As i am in a learning curve, it will be very useful if some one can help me in this issue.
For some reason you're loading all the book records when the usual intention of the edit method is to edit one of them.
To fix this, you should define a before_filter hook that handles loading records:
class BookController < ApplicationController
# Set a handler for loading the book for most actions, except those
# where loading a single book is not relevant.

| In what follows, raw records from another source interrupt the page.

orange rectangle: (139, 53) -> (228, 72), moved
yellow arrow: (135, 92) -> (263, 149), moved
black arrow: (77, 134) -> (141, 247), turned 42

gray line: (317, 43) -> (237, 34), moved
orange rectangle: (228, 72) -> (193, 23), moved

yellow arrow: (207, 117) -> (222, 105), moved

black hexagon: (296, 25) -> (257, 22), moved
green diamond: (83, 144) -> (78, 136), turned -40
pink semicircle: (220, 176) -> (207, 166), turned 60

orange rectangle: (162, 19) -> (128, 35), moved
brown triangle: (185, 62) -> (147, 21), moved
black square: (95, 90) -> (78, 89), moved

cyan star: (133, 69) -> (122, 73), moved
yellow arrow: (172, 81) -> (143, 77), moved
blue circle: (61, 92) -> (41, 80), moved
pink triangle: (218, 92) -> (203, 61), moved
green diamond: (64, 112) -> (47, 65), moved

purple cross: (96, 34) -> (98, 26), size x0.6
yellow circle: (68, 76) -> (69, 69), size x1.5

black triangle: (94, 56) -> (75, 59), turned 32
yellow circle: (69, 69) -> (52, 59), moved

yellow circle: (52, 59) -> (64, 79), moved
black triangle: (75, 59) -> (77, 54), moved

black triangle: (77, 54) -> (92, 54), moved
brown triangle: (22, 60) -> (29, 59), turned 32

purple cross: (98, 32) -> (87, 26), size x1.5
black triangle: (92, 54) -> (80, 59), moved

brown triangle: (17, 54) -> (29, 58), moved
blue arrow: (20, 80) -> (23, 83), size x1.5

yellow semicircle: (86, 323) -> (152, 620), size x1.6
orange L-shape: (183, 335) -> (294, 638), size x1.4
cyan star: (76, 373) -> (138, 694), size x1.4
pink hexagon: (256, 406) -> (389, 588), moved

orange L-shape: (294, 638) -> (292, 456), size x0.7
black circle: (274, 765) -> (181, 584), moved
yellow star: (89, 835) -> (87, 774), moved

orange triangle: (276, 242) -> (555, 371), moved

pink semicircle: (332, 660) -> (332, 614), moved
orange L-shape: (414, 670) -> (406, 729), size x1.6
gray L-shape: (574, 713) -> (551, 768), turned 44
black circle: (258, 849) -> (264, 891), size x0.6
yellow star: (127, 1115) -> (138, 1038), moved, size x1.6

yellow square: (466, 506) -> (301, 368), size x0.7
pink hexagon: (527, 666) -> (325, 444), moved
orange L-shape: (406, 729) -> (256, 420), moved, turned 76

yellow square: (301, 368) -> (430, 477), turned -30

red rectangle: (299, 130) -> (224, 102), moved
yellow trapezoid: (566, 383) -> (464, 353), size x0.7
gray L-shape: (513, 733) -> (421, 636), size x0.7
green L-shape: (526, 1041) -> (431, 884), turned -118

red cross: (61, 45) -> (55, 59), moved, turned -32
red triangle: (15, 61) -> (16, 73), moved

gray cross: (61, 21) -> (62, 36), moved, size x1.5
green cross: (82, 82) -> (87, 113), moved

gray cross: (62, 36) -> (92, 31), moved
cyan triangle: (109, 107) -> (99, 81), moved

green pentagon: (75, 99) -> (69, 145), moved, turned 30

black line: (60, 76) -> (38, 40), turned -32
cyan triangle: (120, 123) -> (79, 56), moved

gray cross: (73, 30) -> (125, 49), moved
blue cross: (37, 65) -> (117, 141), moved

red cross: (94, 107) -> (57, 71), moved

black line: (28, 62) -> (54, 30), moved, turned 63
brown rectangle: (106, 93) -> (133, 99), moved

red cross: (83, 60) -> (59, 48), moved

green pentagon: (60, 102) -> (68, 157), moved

before_filter :load_book, :except => [ :index, :new, :create ]
def edit
#subjects = Subject.find(:all)
end
def update
# Call the update_attributes method that will throw an exception if
# an error occurs.
#book.update_attributes!(params[:book])
redirect_to :action => 'show', :id => #book
rescue ActiveRecord::RecordInvalid
# This exception is triggered if there was an error saving the record
# because of a validation problem.
# Trigger 'edit' action
edit
# Render as if on 'edit' page
render :action => 'edit'
end
protected
def load_book
#book = Book.find(params[:id])
end
end
As a note, any time you call either find(:all) or all on a model, you run the risk of using up all the system memory and crashing both your application and the server it's running on. Pagination is absolutely essential unless you can be certain the number of records is small.
Using a before_filter makes it a lot easier to consolidate your various redundant find calls into one place and can make error handling a lot simpler.